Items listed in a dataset
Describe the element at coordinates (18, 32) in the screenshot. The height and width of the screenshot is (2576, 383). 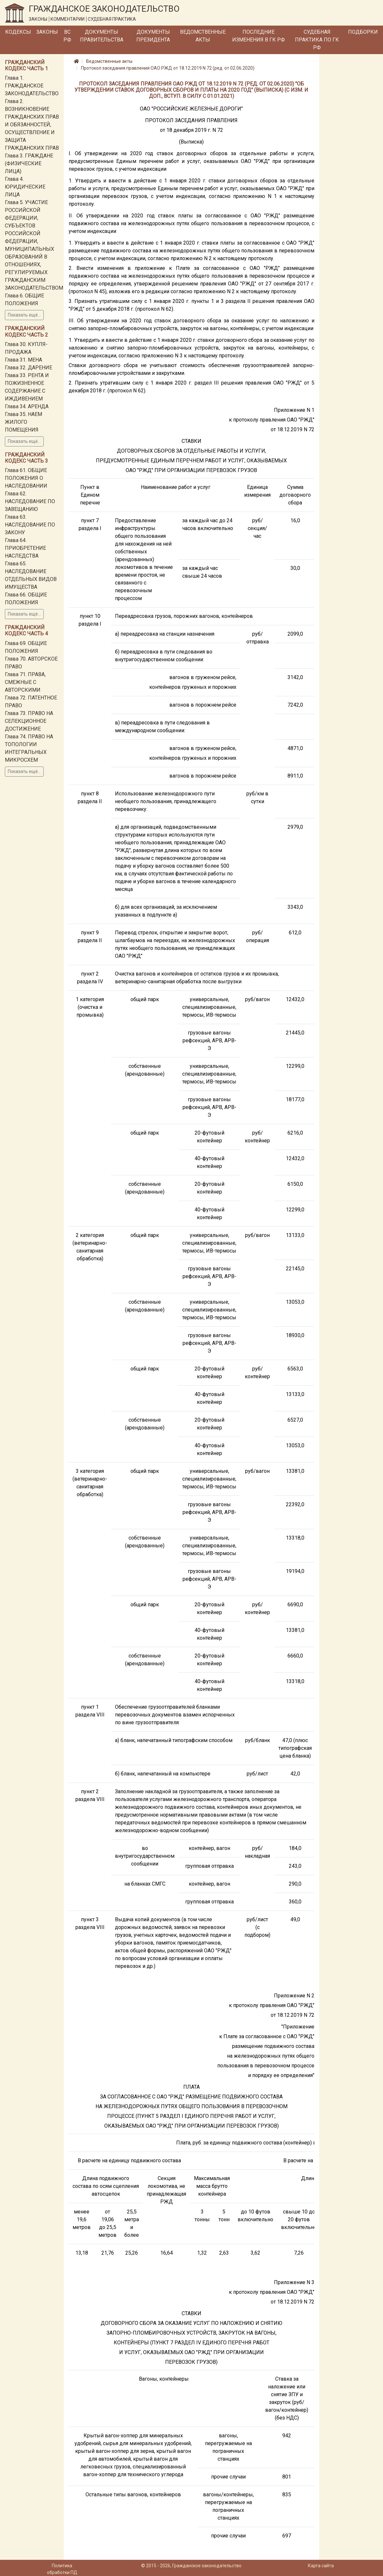
I see `Кодексы` at that location.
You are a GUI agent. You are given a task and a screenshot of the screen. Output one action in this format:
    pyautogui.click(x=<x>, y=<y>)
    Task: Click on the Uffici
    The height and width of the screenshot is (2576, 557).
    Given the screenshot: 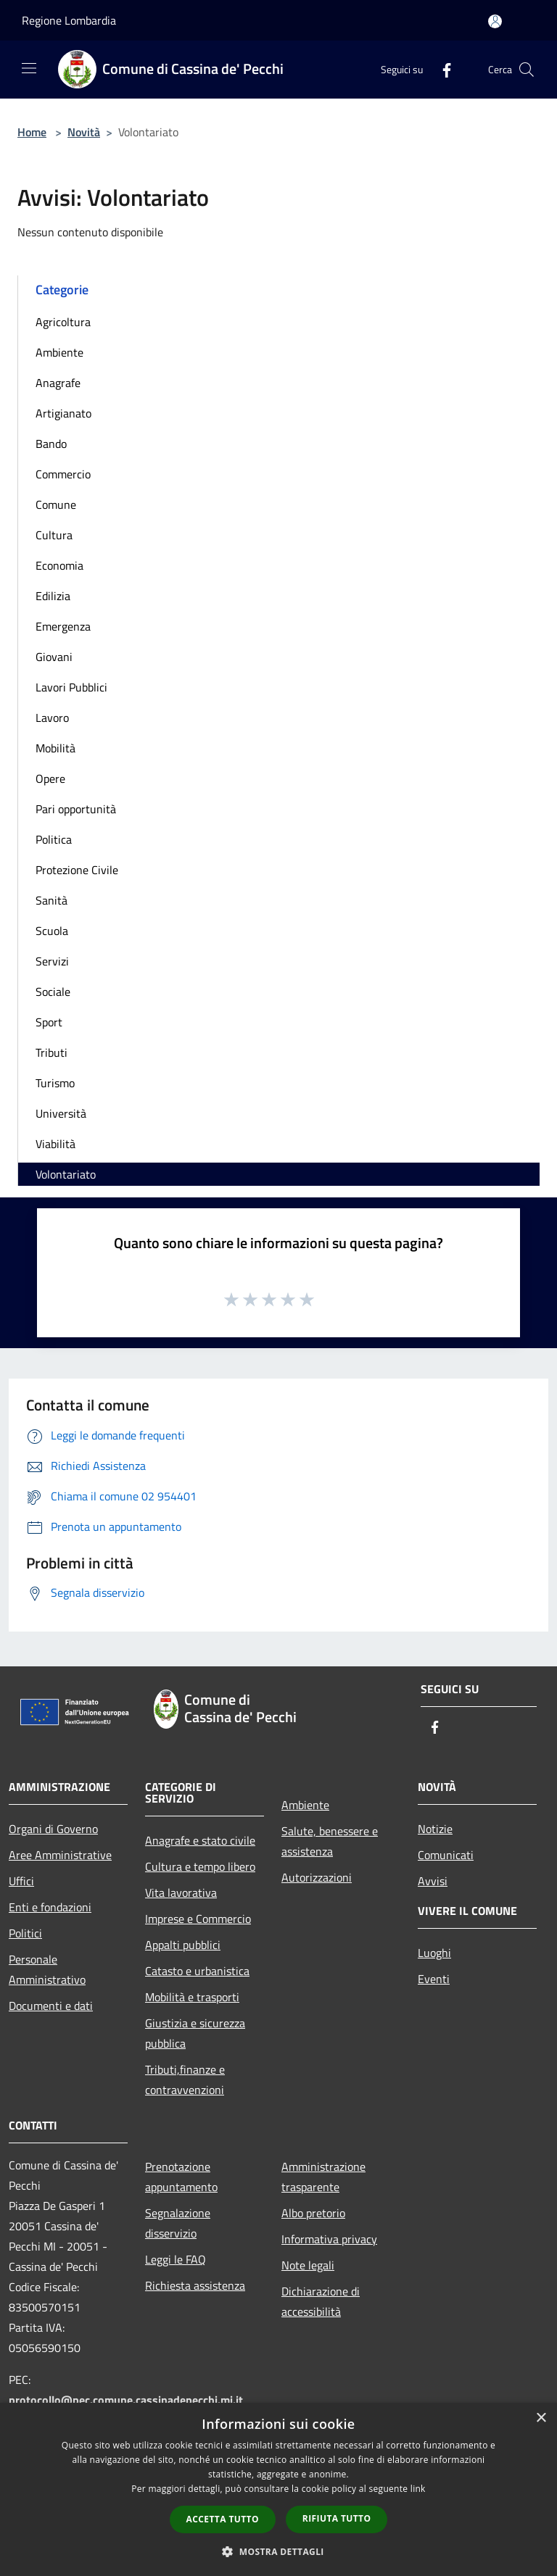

_Work request_:
Leaving aside the images, write out every entry above exactly.

_Final answer_:
Describe the element at coordinates (18, 32) in the screenshot. The height and width of the screenshot is (2576, 383). 
I see `Кодексы` at that location.
You are a GUI agent. You are given a task and a screenshot of the screen. Output one action in this format:
    pyautogui.click(x=<x>, y=<y>)
    Task: Click on the Uffici
    The height and width of the screenshot is (2576, 557).
    Given the screenshot: 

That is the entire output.